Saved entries
-- -- --

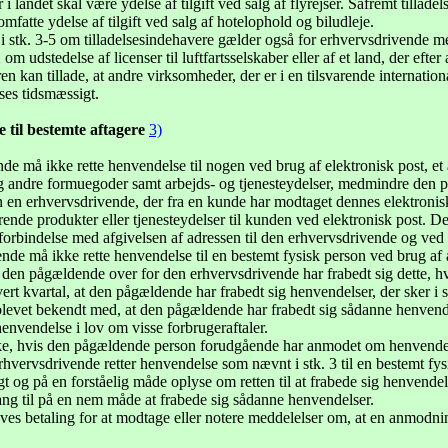
 i landet skal være ydelse af tilgift ved salg af flyrejser. Såfremt till
atte ydelse af tilgift ved salg af hotelophold og biludleje.
i stk. 3-5 om tilladelsesindehavere gælder også for erhvervsdrivende me
om udstedelse af licenser til luftfartsselskaber eller af et land, der efte
en kan tillade, at andre virksomheder, der er i en tilsvarende internatio
ses tidsmæssigt.
til bestemte aftagere
3)
nde må ikke rette henvendelse til nogen ved brug af elektronisk post, e
 og andre formuegoder samt arbejds- og tjenesteydelser, medmindre de
n en erhvervsdrivende, der fra en kunde har modtaget dennes elektroniske
ende produkter eller tjenesteydelser til kunden ved elektronisk post. De
 forbindelse med afgivelsen af adressen til den erhvervsdrivende og ved
ende må ikke rette henvendelse til en bestemt fysisk person ved brug a
s den pågældende over for den erhvervsdrivende har frabedt sig dette, hv
ert kvartal, at den pågældende har frabedt sig henvendelser, der sker i
levet bekendt med, at den pågældende har frabedt sig sådanne henvende
nvendelse i lov om visse forbrugeraftaler.
ikke, hvis den pågældende person forudgående har anmodet om henvende
rhvervsdrivende retter henvendelse som nævnt i stk. 3 til en bestemt fys
gt og på en forståelig måde oplyse om retten til at frabede sig henvend
ang til på en nem måde at frabede sig sådanne henvendelser.
es betaling for at modtage eller notere meddelelser om, at en anmodning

-- -- --

→ What you will do
Search the data above for "ikke" and copy every line where it turns up.

→ Reply to the task
nde må ikke rette henvendelse til nogen ved brug af elektronisk post, e
ende må ikke rette henvendelse til en bestemt fysisk person ved brug a
ikke, hvis den pågældende person forudgående har anmodet om henvende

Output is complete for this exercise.